Even if that were true- I mean, if their customer base is old people, it's not like old people are going extinct. When the current old people die off, the people in their 50s will have aged up and are the new old people.
Not sure I can agree. Cracker Barrel's old-timey schtick provides nostalgia for a pretty clear generation who remembers when that's the way a lot of the world actually was (or at least had grandmas that cooked old school southern food when you went to visit). The people with these touchstones are dwindling. Unless you think everyone that turns 50 suddenly develops an affinity for an era they didn't live through, I don't know that CB translates to subsequent generations.
This is the same thinking that animates (see what I did there) a lot of the recent decisions at Walt Disney World. "Kids today don't care about steamboats! Rip up Rivers of America!!!"
Except that younger people have nostalgia for experiences with their parents and grandparents that harken back to earlier times, even if they didn't live through them personally. My kids love Cracker Barrel because they went there often with their grandmother. I never traveled by steamboat but I loved RoA because I remember how I felt seeing it 40 years ago.
If the company is gonna turn CB into just another bland dining establishment with no real identity, what's the point? Why would anyone young person choose CB if it looks, tastes and costs just like any other chain?
I'm with you that they need a point of view and said as much in my follow up.

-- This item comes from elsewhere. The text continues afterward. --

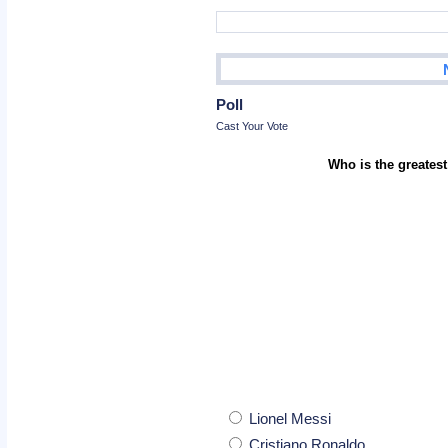
Poll
Cast Your Vote
Who is the greatest
Lionel Messi
Cristiano Ronaldo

You're kinda making my point on nostalgia by saying your kids love it because they went there with their grandma and you love it because of memories from 40 years ago.
My only point was, as we get further and further from the era CB has sought to recreate, it becomes a tougher sell as less and less people have a point of reference. Doesn't mean there's no audience at all, but the sledding gets tougher. They're probably in a slow-moving bind that has no good answers, at least not at the scale they currently operate.